Gilson and Synthace set sights on reproducible research

Gilson and Synthace have partnered to try and make biological research more efficient and reproducible.

Synthace’s Antha software will be integrated with Gilson’s automated liquid handling platform.

The software connects Pipetmax to the cloud to make it easier to design and reproduce experiments.

Antha will help Pipetmax users create, edit and run automated liquid handling methods using a drag-and-drop visual interface.

By designing protocols with the software, researchers can share optimized methods and practices, cutting out the time-intensive process of deducing protocols from research papers.

Method development

Tristan Berto, market development manager at Gilson, said the biggest hurdle to method development tends to be in adapting a method to automation.

“Sometimes people find they need to use different plates than they were using manually or they need to arrange the samples differently so pipetting happens faster. Those things tend to take more time then the step of programming it into the software,” he told us at Analytica 2018 in Munich.

“With Antha, you drag different elements into the workflow and you can link them together into a pipetting protocol. It still gives control over things like different types of liquid handling policies so users still have access that scientists might want to tweak when they see something not running quite optimally in their method.”

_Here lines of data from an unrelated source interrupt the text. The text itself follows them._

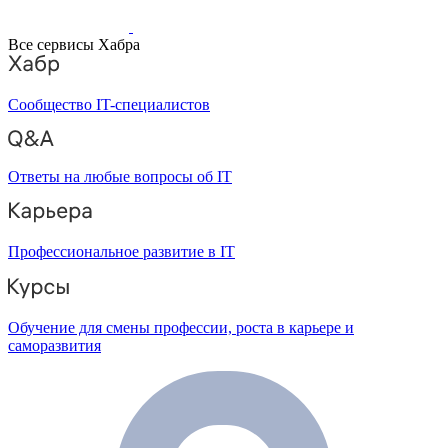
Все сервисы Хабра
Сообщество IT-специалистов
Ответы на любые вопросы об IT
Профессиональное развитие в IT
Обучение для смены профессии, роста в карьере и
саморазвития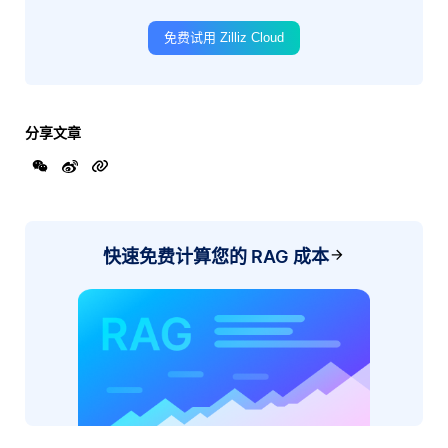
免费试用 Zilliz Cloud
分享文章
快速免费计算您的 RAG 成本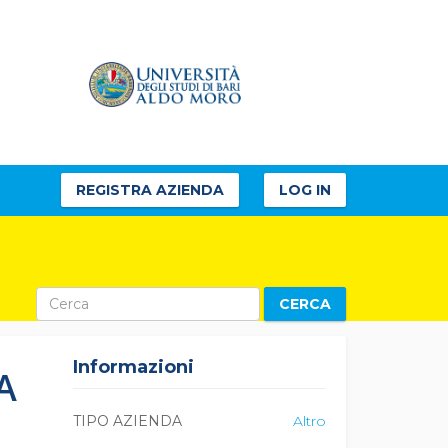
REGISTRA AZIENDA
LOG IN
CERCA
Informazioni
A
TIPO AZIENDA
Altro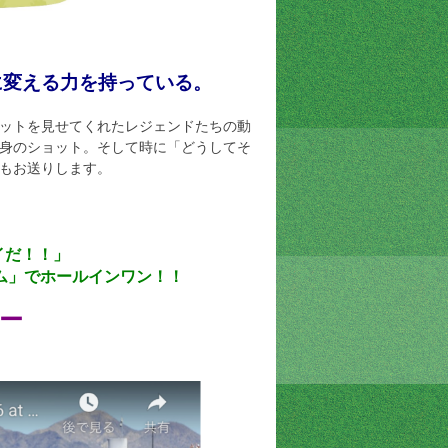
に変える力を持っている。
ットを見せてくれたレジェンドたちの動
身のショット。そして時に「どうしてそ
もお送りします。
イだ！！」
ム」でホールインワン！！
ー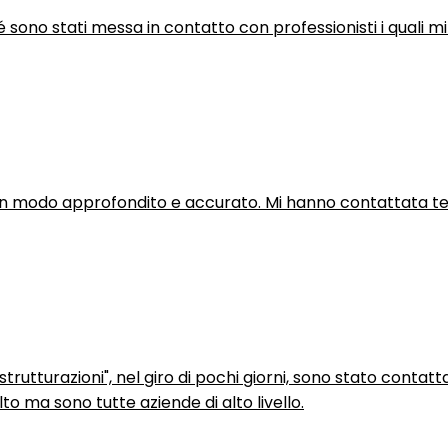
hé sono stati messa in contatto con professionisti i quali mi
in modo approfondito e accurato. Mi hanno contattata tel
trutturazioni", nel giro di pochi giorni, sono stato contatt
to ma sono tutte aziende di alto livello.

Better quality of life in the lab

In many cases experiments are not reproduced because it is difficult to get methods and equipment, said Berto.

“The thing about Antha is that it makes it easy for people to download a workflow file, called a bundle file, and share it with other people. Any Antha user could share the bundle file for a workflow on Pipetmax with any other Antha user,” he said. 

“The other side of it is if you have different people performing all of these assays or different equipment being used in each assay then that could be a source of poor reproducibility. By automating it on Pipetmax we remove any user-to-user variation you might have with the fully manual method and the execution of that automated method is generated by the same software in both cases.

“People are embracing automation more, there is a big movement towards a better quality of life in the lab and a lot of people are realising that they don’t want to spend all day pipetting, there are more important intellectual contributions that they can make to their research and discovery.”

Synthace and Gilson make biology more reproducible

Berto said the firms have been working together for a few years.

“Three or four years ago Synthace built some drivers to control Pipetmax in Antha and we started getting a lot of interest from customers,” he said.

“Synthace actually sold a few Pipetmax’s for us and the more the companies talked the more we realised we were aligned. We are both trying to make biology more reproducible and more transferrable and we thought there was a synergy between the Antha software and Pipetmax.”

An update to Antha will add new elements to the software created specifically for Pipetmax.

“These are elements that make it easier to do flexible biological assays in Antha. So things like PCR preps, cell based assays or liquid handling tests like dilutions. We expect in the next three to four months it will be commercially available,” said Berto.

“Typically we will work with customers to develop their first method and that does two things. It makes sure they are up and running without too much disruption to their lab and secondly it functions to introduce users to automation if they are not already familiar with it.”

The software will offer a variety of pre-built basic liquid handling tasks such as transfers, dilutions, and master mix preparation as well as more sophisticated sample and method data management.

Antha can interpret sample lists that need to be imported for normalization, qPCR prep, reformatting and other operations.

Berto said if labs have existing sampling data they are managing electronically that can be uploaded into Antha protocols that run on Pipetmax.

“So you can upload your starting plate layouts and that type of information. We can also import certain types of absorbance or quality data and we can use that to create the pipetting protocol in Antha,” he said.

“For example, if someone is doing a normalisation and they have some data on the current sample concentrations we can upload that into Antha along with sample identities and use that to generate transfer volumes that result in the normalised samples.”